Defendants Smith and Campbell are employees of the ADC, the ADC is a sovereign state agency, and Plaintiff clearly specifies that he has sued each in an official capacity only. In fact, Plaintiff fails to even address the issue of sovereign immunity in his response and brief in opposition to Defendants' motion for summary judgment (see docket entries #90, #91). Moreover, Plaintiff seeks only damages in this proceeding. Plaintiff has neither pled nor is he able to prove that the State has waived its immunity with regard to § 1983 lawsuits and Congress did not abrogate Eleventh Amendment sovereign immunity when it enacted § 1983; therefore, even if he could subsequently prevail on his claim, he can be afforded no relief against these Defendants. In sum, Plaintiff's claims for monetary damages against Defendants Smith and Campbell in their official capacity are barred by the Eleventh Amendment.
See Campbell v. Arkansas Dep't of Corr., 155 F.3d 950, 962 (8th Cir. 1998).
Because Plaintiff's case must be dismissed on sovereign immunity grounds, it is unnecessary for the Court to address Defendants' alternate ground for dismissal (i.e., the doctrine of respondeat superior).
IV. Conclusion
In accordance with the above, IT IS, THEREFORE, ORDERED that:1. Defendants Smith's and Campbell's motion for summary judgment (docket entry #67) is GRANTED and Plaintiff's claims against them are DISMISSED WITH PREJUDICE.
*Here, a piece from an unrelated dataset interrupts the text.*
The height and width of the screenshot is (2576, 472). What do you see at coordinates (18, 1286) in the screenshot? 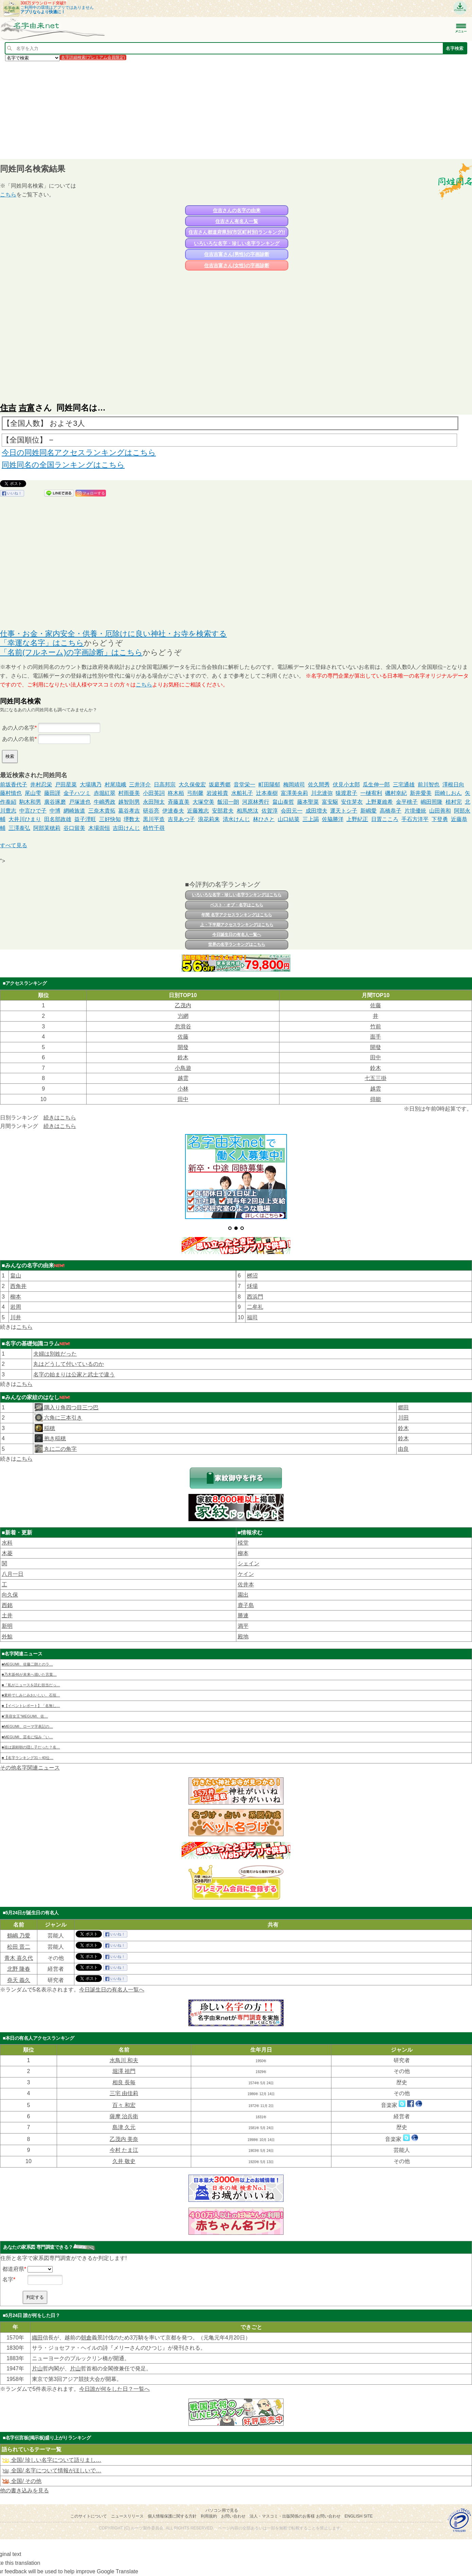
I see `西角井` at bounding box center [18, 1286].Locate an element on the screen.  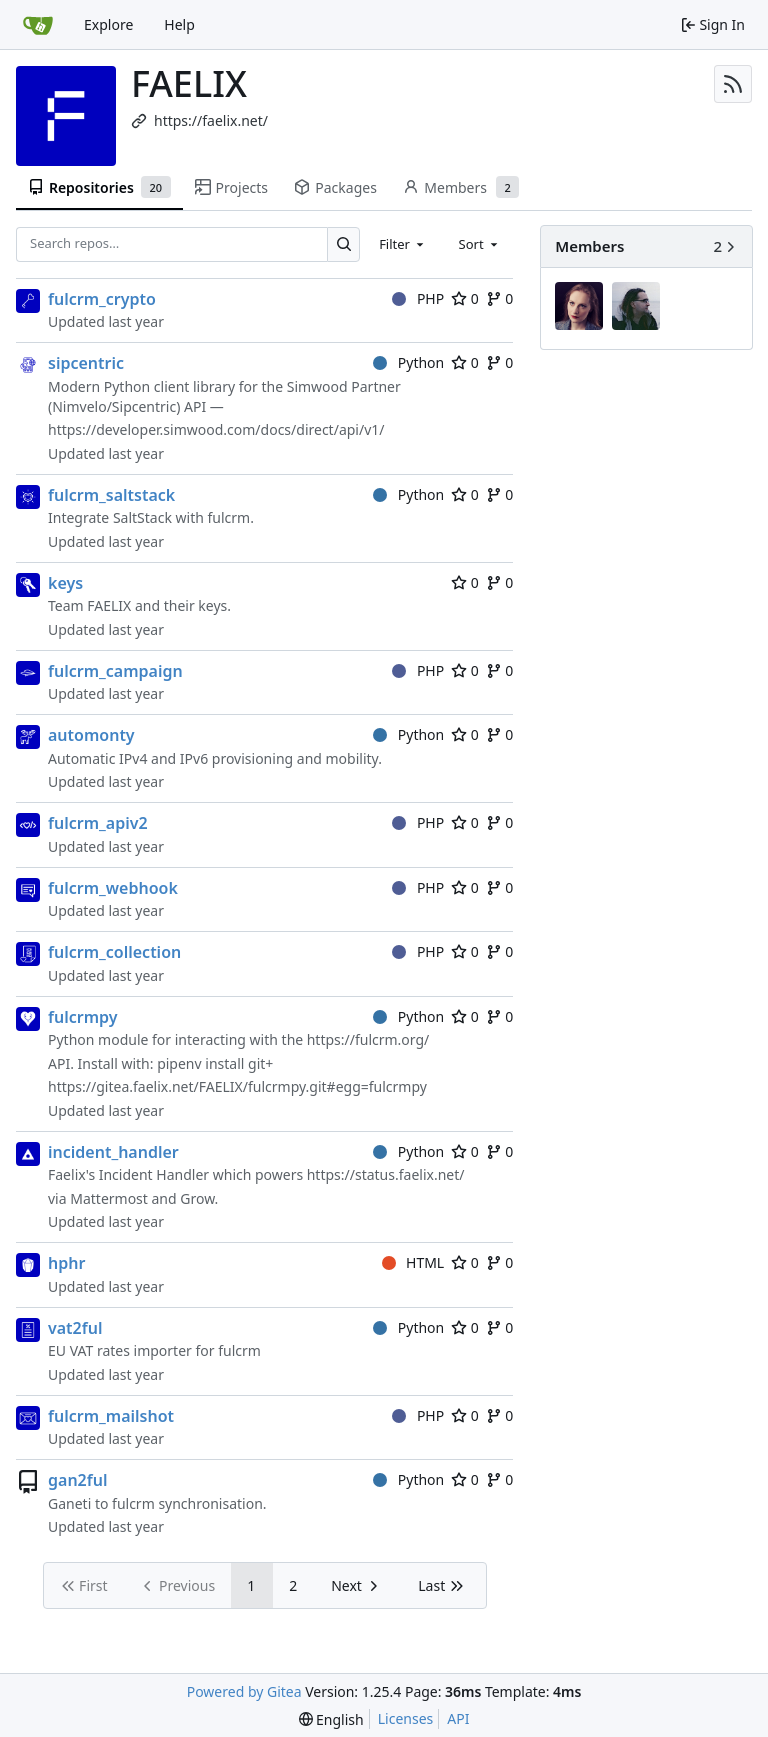
[RSS Feed] is located at coordinates (733, 84).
2. Judgment will be entered showing that Plaintiff's claim against Defendant Norris has been dismissed without prejudice (refer to docket entry #9), his claims against Defendants Dotson and Wedgeworth have been dismissed with prejudice (refer to docket entry #83), and his claims against Defendants Smith and Campbell have been dismissed with prejudice.
3. Pursuant to docket entry #87, the Clerk of the Court is now directed to enter judgment by default against Defendant Dotson; however, because Plaintiff failed to prove damages proximately caused by Defendant Dotson's actions, no monetary damages will be awarded against him (see docket entry #83).
4. The Court certifies, pursuant to 28 U.S.C. § 1915(a)(3), that AN IN FORMA PAUPERIS APPEAL from this order and any judgment entered hereunder, WOULD NOT BE TAKEN IN GOOD FAITH.